"Queria sair de lá". É assim que uma aluna de 15 anos se sente em relação à escola onde estuda, em Bauru. O espaço que deveria ser instigante, de desenvolvimento intelectual e de relações humanas se tornou um ambiente hostil para a menina, que é negra.
Há duas semanas, a jovem foi vítima de racismo dentro da unidade. Não é a primeira vez que isso acontece com ela. Não é a primeira vez que isso acontece dentro de uma instituição de ensino. Infelizmente, também não será a última.
O combate ao racismo, embora apresente avanços, ainda segue como um desafio para a rede de ensino pública e privada. A estudante de 15 anos, que preferiu manter a identidade preservada, diz que não teve qualquer respaldo da diretoria.
"Acabei me conformando porque repito a seguinte frase comigo mesma: não vai ser a primeira nem a segunda vez. Eu já me acostumei a lidar com isso sozinha", lamenta. A adolescente diz que foi discriminada por uma aluna branca, que disse em sala de aula não gostar de negros e que "o cabelo ruim" deles era "nojento". "Eu sofro preconceito desde os 13 anos. Cada vez que isso acontece, é como se tudo o que vivi antes viesse à tona: a tristeza, a inferioridade", relata.
EVASÃO
A jovem ainda resiste. Mas Selma de Fátima Cosmo Celestino, atualmente presidente do Conselho Municipal da Comunidade Negra, conta que chegou a abandonar os estudos em razão da agressividade dos colegas, motivada pela cor da sua pele. "Eu me sentia rejeitada e creio que muitos alunos negros, até hoje, se sintam assim. Só voltei a estudar depois de muitos anos", lembra.
A escola, contudo, é apenas uma instância de uma sociedade que perpetuou o racismo ao longo de séculos. Embora seja impossível a rede de ensino, sozinha, transformar comportamentos repetidos ao longo da história, a sala de aula, ressalta Selma, continua sendo um espaço que deve provocar reflexão, inclusive no sentido de valorizar a diversidade humana.
Professor e coordenador da Área da História da Secretaria Municipal de Educação, Amarildo Gomes Pereira entende que o caminho para que as mudanças aconteçam passa, principalmente, pela conscientização, ainda que o racismo seja considerado crime.
"O jovem, muitas vezes, tem dificuldades em lidar com o diferente, até porque sofre influencia do mundo adulto, do que ocorre fora da escola. De certa forma, ele também é vítima deste contexto e a transformação não acontece de uma hora para outra. É um processo", pondera ele, que é membro do Núcleo de Educação em Direitos Humanos, desenvolvido em parceria com a Unesp de Bauru.
DEBATE
Amarildo explica que o Plano Municipal de Educação, a proposta pedagógica do ensino infantil e os currículos dos ensinos fundamental e médio contemplam discussões que visam o respeito à diversidade. Ele cita, ainda, que a rede oferece cursos de formação de professores e diretores com este mesmo objetivo.

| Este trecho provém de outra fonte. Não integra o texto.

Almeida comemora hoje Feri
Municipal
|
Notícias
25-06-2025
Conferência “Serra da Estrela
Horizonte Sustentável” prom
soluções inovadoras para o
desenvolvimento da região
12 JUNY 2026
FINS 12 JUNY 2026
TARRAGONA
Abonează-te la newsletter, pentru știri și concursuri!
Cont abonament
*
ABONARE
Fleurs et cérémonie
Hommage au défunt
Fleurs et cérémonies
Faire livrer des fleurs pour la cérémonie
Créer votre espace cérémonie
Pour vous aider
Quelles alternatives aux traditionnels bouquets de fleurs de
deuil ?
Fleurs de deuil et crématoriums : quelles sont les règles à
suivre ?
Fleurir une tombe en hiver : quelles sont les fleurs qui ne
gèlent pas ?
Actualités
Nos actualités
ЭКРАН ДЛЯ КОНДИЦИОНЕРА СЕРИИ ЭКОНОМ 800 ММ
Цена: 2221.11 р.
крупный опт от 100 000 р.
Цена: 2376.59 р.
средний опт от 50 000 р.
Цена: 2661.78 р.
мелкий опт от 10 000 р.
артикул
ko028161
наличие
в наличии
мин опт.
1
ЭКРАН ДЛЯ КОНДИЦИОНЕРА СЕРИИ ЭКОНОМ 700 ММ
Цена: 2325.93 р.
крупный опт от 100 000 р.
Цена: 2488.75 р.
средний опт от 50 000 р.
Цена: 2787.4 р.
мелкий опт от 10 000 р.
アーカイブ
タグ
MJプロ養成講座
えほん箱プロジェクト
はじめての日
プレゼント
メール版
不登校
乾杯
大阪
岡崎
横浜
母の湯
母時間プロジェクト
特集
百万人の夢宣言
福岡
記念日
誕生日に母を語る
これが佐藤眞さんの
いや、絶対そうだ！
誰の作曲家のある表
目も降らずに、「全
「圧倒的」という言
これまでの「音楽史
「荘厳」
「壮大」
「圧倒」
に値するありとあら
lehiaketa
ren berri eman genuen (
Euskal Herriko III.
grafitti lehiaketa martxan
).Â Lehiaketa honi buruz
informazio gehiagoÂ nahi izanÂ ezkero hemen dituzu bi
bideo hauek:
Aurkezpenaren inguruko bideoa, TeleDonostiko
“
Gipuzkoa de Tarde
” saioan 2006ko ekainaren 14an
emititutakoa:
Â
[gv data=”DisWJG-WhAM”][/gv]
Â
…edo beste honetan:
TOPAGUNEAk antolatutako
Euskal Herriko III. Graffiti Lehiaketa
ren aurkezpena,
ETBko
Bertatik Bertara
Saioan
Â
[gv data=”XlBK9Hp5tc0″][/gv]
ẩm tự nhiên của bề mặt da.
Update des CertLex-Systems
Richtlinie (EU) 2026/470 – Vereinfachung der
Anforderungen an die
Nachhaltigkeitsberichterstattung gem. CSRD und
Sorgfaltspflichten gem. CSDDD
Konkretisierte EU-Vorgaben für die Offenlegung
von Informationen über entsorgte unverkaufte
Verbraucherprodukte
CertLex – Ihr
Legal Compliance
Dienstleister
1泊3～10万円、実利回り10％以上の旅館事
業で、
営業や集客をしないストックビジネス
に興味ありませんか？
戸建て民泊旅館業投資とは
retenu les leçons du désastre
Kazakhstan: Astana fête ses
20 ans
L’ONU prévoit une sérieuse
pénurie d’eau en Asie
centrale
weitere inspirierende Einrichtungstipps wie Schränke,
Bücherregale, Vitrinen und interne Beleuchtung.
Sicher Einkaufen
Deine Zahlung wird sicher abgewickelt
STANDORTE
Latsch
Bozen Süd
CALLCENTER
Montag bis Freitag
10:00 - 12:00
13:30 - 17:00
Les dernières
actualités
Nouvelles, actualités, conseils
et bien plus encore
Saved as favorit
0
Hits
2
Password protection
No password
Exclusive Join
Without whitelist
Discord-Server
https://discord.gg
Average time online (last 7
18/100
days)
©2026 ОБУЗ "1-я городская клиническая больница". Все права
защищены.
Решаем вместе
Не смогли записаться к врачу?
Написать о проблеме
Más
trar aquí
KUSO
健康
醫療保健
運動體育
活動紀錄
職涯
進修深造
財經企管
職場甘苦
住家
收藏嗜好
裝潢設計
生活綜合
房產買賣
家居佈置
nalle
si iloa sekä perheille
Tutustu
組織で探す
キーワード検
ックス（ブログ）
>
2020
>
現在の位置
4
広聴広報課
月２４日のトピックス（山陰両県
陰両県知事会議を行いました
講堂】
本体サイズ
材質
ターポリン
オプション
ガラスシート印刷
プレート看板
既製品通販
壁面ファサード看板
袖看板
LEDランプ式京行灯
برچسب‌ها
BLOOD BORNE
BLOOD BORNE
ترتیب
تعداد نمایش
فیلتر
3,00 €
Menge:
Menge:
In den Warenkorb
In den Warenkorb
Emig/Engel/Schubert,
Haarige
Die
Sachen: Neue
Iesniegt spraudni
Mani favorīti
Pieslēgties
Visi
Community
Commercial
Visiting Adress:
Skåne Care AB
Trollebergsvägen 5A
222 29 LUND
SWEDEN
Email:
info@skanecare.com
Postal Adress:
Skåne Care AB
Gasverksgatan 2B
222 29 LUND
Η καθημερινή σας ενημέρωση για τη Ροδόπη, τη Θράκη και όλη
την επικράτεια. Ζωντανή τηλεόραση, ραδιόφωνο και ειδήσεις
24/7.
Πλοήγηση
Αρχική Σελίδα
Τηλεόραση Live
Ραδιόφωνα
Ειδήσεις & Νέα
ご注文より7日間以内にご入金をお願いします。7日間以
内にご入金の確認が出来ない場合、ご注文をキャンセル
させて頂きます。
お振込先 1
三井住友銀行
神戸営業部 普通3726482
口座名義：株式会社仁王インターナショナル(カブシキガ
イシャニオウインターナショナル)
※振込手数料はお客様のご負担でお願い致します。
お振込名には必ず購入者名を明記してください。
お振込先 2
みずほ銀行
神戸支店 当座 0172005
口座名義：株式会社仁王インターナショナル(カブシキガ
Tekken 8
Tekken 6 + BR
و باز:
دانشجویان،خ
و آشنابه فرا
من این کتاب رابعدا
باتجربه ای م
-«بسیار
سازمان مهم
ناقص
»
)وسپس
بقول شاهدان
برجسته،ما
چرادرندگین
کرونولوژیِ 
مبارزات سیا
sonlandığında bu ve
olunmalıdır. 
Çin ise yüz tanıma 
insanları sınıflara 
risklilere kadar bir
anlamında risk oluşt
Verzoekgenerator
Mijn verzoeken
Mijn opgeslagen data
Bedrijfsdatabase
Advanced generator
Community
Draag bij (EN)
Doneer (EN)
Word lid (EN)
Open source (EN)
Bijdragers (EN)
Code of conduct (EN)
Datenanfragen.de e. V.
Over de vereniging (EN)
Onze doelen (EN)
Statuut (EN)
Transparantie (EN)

"Com esta base, penso que as unidades de ensino estão instrumentalizadas para lidar com o tema, que precisa ser permanentemente debatido. E, quando qualquer caso de violência ocorre, as famílias dos alunos envolvidos são chamadas para orientações", diz.
ENFRENTAMENTO
Segundo Deiziane da Silva, supervisora responsável pela pasta da Mediação Escolar na Diretoria Regional de Ensino (DRE), o combate ao racismo é discutido de maneira interdisciplinar dentro do currículo escolar. E, para lidar com casos específicos que ocorrem no interior das unidades, são desenvolvidas atividades pontuais, como palestras, debates de textos ou filmes e exercícios didáticos em sala de aula.
"A vítima e quem cometeu o ato de racismo, acompanhados dos pais, também são ouvidos. Tudo isso está inserido na linha de trabalho da justiça restaurativa, que não busca culpados, mas a retomada da harmonia do ambiente escolar", observa.